Марк подошёл к коляске, переложил из чемодана к себе в сумку четыре коробки, красивые, с выжженными узорами — на первый взгляд обыкновенные шкатулки, в которых женщины держат иголки, напёрстки, нитки. Взял сумку, сказал, что вернётся через час, и ушёл — обыкновенный кондуктор с кондукторской багажной сумкой.
Нонна сразу уловила перемену в настроении Сергея: вошёл в дом молча, хмурый, подавленный, глаза то и дело застывают на одной точке, губы шевелятся — говорит о чем-то сам с собой.
Заметив, что Нонна следит за ним, опомнился, улыбнулся ей вымученной, мёртвой улыбкой.
— Забрал мои «шкатулки». Одной такой «шкатулкой» был убит жандармский полковник с сыном-гимназистом.
— Боже мой! — вскрикнула Нонна и охватила себя руками за плечи. — Твоей бомбой… Боже.
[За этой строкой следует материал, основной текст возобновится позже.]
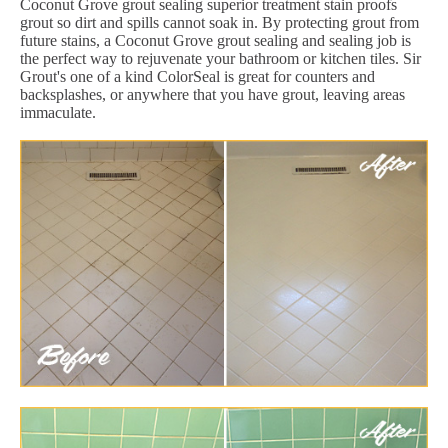
Coconut Grove grout sealing superior treatment stain proofs
grout so dirt and spills cannot soak in. By protecting grout from
future stains, a Coconut Grove grout sealing and sealing job is
the perfect way to rejuvenate your bathroom or kitchen tiles. Sir
Grout's one of a kind ColorSeal is great for counters and
backsplashes, or anywhere that you have grout, leaving areas
immaculate.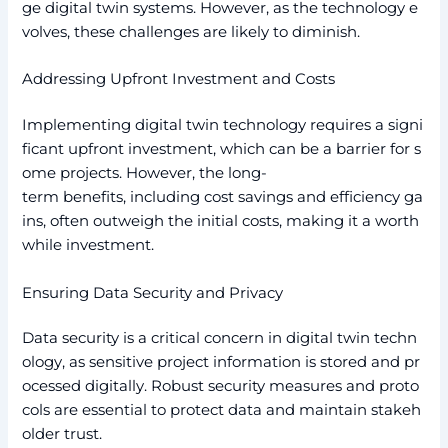
ge digital twin systems. However, as the technology e
volves, these challenges are likely to diminish.
Addressing Upfront Investment and Costs
Implementing digital twin technology requires a signi
ficant upfront investment, which can be a barrier for s
ome projects. However, the long-
term benefits, including cost savings and efficiency ga
ins, often outweigh the initial costs, making it a worth
while investment.
Ensuring Data Security and Privacy
Data security is a critical concern in digital twin techn
ology, as sensitive project information is stored and pr
ocessed digitally. Robust security measures and proto
cols are essential to protect data and maintain stakeh
older trust.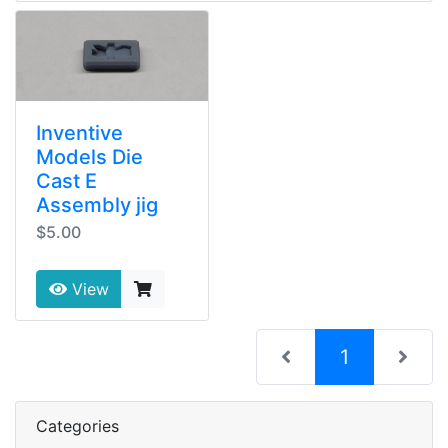
Inventive
Models Die
Cast E
Assembly jig
$5.00
View
(current)
1
Categories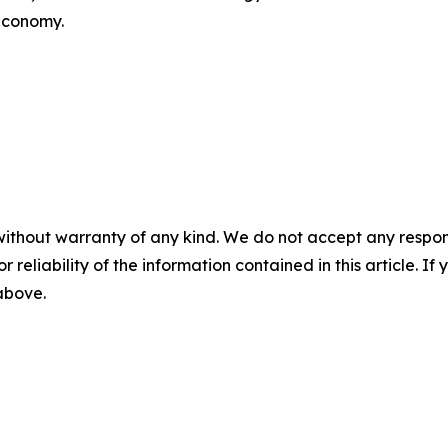
 economy.
without warranty of any kind. We do not accept any responsib
r reliability of the information contained in this article. I
 above.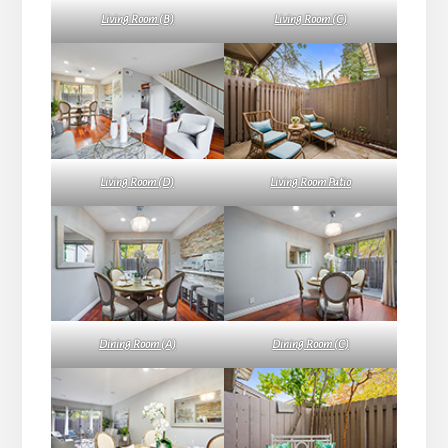
Living Room (B)
Living Room (C)
Living Room (D)
Living Room Patio
Dining Room (A)
Dining Room (C)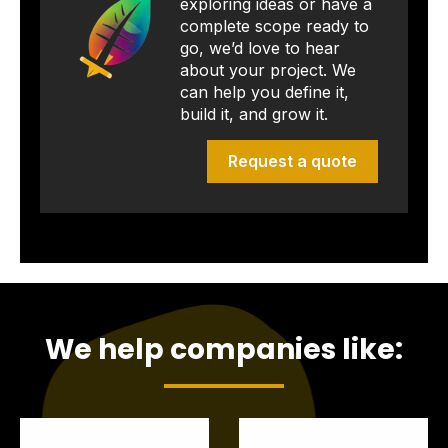
exploring ideas or have a
complete scope ready to
go, we’d love to hear
about your project. We
can help you define it,
build it, and grow it.
Request a quote
We help companies like: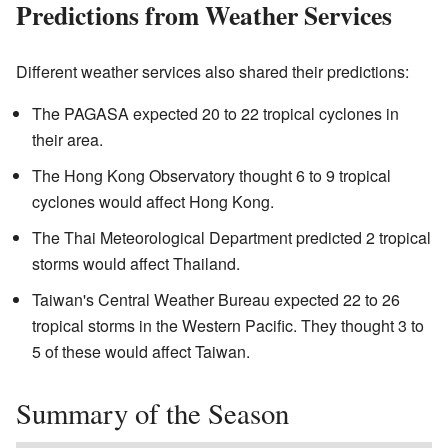
Predictions from Weather Services
Different weather services also shared their predictions:
The PAGASA expected 20 to 22 tropical cyclones in
their area.
The Hong Kong Observatory thought 6 to 9 tropical
cyclones would affect Hong Kong.
The Thai Meteorological Department predicted 2 tropical
storms would affect Thailand.
Taiwan's Central Weather Bureau expected 22 to 26
tropical storms in the Western Pacific. They thought 3 to
5 of these would affect Taiwan.
Summary of the Season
А может, не твоей?
Он не ответил, теребил бороду, на щеках ходили желваки.
— Так это ж тебя анафеме в церкви предавали, — прошептала Нонна, — и верующие, все, кто там был, прокляли тебя и весь твой род. Прокляли и детей твоих будущих. — Она, не глядя, как слепая, нащупала позади себя кресло, пододвинула его, села.
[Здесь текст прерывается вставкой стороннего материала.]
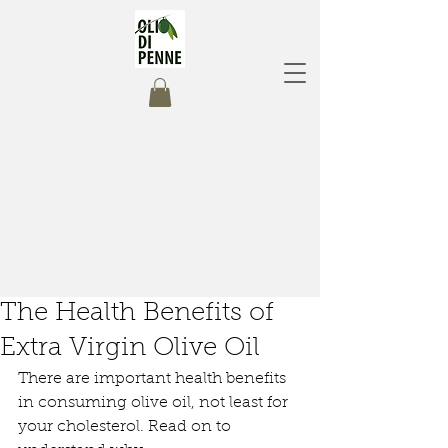
The Health Benefits of
Extra Virgin Olive Oil
There are important health benefits 
in consuming olive oil, not least for 
your cholesterol.
Read on to 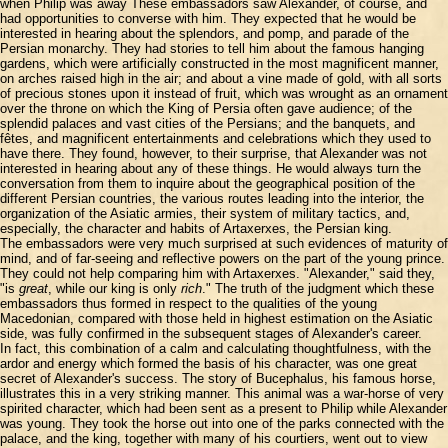
when Philip was away These embassadors saw Alexander, of course, and
had opportunities to converse with him. They expected that he would be
interested in hearing about the splendors, and pomp, and parade of the
Persian monarchy. They had stories to tell him about the famous hanging
gardens, which were artificially constructed in the most magnificent manner,
on arches raised high in the air; and about a vine made of gold, with all sorts
of precious stones upon it instead of fruit, which was wrought as an ornament
over the throne on which the King of Persia often gave audience; of the
splendid palaces and vast cities of the Persians; and the banquets, and
fêtes, and magnificent entertainments and celebrations which they used to
have there. They found, however, to their surprise, that Alexander was not
interested in hearing about any of these things. He would always turn the
conversation from them to inquire about the geographical position of the
different Persian countries, the various routes leading into the interior, the
organization of the Asiatic armies, their system of military tactics, and,
especially, the character and habits of Artaxerxes, the Persian king.
The embassadors were very much surprised at such evidences of maturity of
mind, and of far-seeing and reflective powers on the part of the young prince.
They could not help comparing him with Artaxerxes. "Alexander," said they,
"is
great
, while our king is only
rich
." The truth of the judgment which these
embassadors thus formed in respect to the qualities of the young
Macedonian, compared with those held in highest estimation on the Asiatic
side, was fully confirmed in the subsequent stages of Alexander's career.
In fact, this combination of a calm and calculating thoughtfulness, with the
ardor and energy which formed the basis of his character, was one great
secret of Alexander's success. The story of Bucephalus, his famous horse,
illustrates this in a very striking manner. This animal was a war-horse of very
spirited character, which had been sent as a present to Philip while Alexander
was young. They took the horse out into one of the parks connected with the
palace, and the king, together with many of his courtiers, went out to view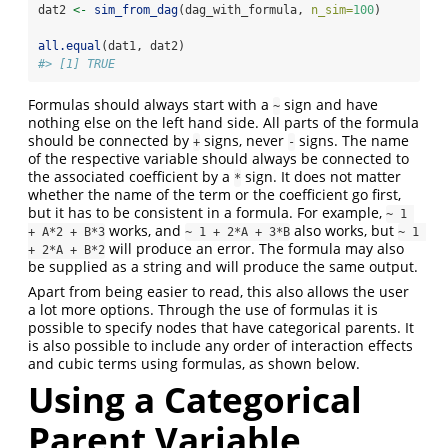
dat2 
<-
sim_from_dag
(dag_with_formula, 
n_sim=
100
)
all.equal
(dat1, dat2)
#> [1] TRUE
Formulas should always start with a
sign and have
~
nothing else on the left hand side. All parts of the formula
should be connected by
signs, never
signs. The name
+
-
of the respective variable should always be connected to
the associated coefficient by a
sign. It does not matter
*
whether the name of the term or the coefficient go first,
but it has to be consistent in a formula. For example,
~ 1 
works, and
also works, but
+ A*2 + B*3
~ 1 + 2*A + 3*B
~ 1 
will produce an error. The formula may also
+ 2*A + B*2
be supplied as a string and will produce the same output.
Apart from being easier to read, this also allows the user
a lot more options. Through the use of formulas it is
possible to specify nodes that have categorical parents. It
is also possible to include any order of interaction effects
and cubic terms using formulas, as shown below.
Using a Categorical
Parent Variable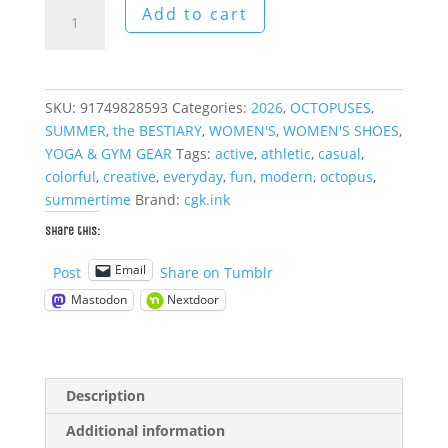
The
Add to cart
Gentleman
Octopus
High
Top
SKU:
91749828593
Categories:
2026
,
OCTOPUSES
,
Sneakers
SUMMER
,
the BESTIARY
,
WOMEN'S
,
WOMEN'S SHOES
,
quantity
YOGA & GYM GEAR
Tags:
active
,
athletic
,
casual
,
colorful
,
creative
,
everyday
,
fun
,
modern
,
octopus
,
summertime
Brand:
cgk.ink
Share this:
Email
Post
Share on Tumblr
Mastodon
Nextdoor
Description
Additional information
Сергей обнял её, начал говорить, торопливо, сбивчиво.
— Нонночка, не волнуйся, не нужно… Вредно тебе. Нет, не моей бомбой, не моей. Это я так просто сказал. Неправда это. Не меня анафеме, не мой род…
Она упёрлась руками ему в грудь, оттолкнула, не мигая глядела ему в глаза.
— Уйди, — сказала она отчуждённо, сухо. — Меня мутит. Хочу прилечь. Помоги мне дойти до кровати.
И когда он уложил её, сказала:
— Больше об этом не вспоминай никогда. Ему, — она положила руку себе на живот, — худо, когда я волнуюсь. Зажги лампадку и помолись за него, пусть милостивый бог отведёт все проклятья, посланные ему людьми.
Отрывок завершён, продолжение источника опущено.